Niebieski to obsesja, w której nie jesteś sam

Anonim

Para nad morzem

Kochasz niebieski i nie masz konkretnego powodu

Kochasz niebieski i nie masz konkretnego powodu. Lubisz. uwodzi cię proszę to cię podnieca To twój ulubiony kolor i jedyne, co przychodzi ci do głowy, to to, że go nie wybrałeś, że nieuniknione jest, że kochasz niebieski kolor kopuł Santorini, kolor morza i oceanów, czaplę i niebo Giotto, kolor lapis lazuli i dżinsów. Kolor oczu Paula Newmana i głos Joni Mitchel, gdy śpiewa: „Niebieski. Piosenki są jak tatuaże”.

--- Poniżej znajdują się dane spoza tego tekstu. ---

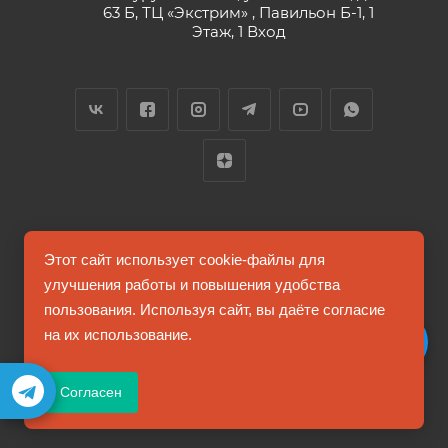
63 Б, ТЦ «Экстрим» , Павильон Б-1, 1
Этаж, 1 Вход
2026 © FUTUMAG.RU
Этот сайт использует cookie-файлы для
улучшения работы и повышения удобства
пользования. Используя сайт, вы даёте согласие
Информация на сайте не является публичной офертой
на их использование.
Соглашение на обработку персональных данных
Согласен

Kochasz niebieski i zatracasz się w jego pigmentach, ale to zaklęcie, twoja sympatia, zmienia cię w kogoś wściekle nowoczesnego. To jest w kimś wściekle nowoczesnym z ostatnich stuleci, ponieważ w jaskiniach wasi neolityczni przodkowie przedstawiali świat czerwienią krwi i gliny. Bo dla mieszkańców średniowiecza niebo nie było niebieskie, ale czarne, czerwone, białe lub złote. Dlatego w starożytności tylko Egipcjanie używali go do ubierania się (dzięki krzemianowi miedzi i wapnia ignorowanemu w średniowiecznej Europie). Dlatego kopalnie lapis lazuli znajdowały się w dolinie Kokcha w Afganistanie a cena indygo była nieco wygórowana. Ponieważ trudno było go wyprodukować i opanować. Dlatego Dla Rzymian posiadanie niebieskich oczu było oznaką złego życia kobiety, a dla mężczyzn oznaką śmieszności. Natomiast w tekstach greckich znajdujemy pomieszanie słownictwa między niebieskim, szarym i zielonym.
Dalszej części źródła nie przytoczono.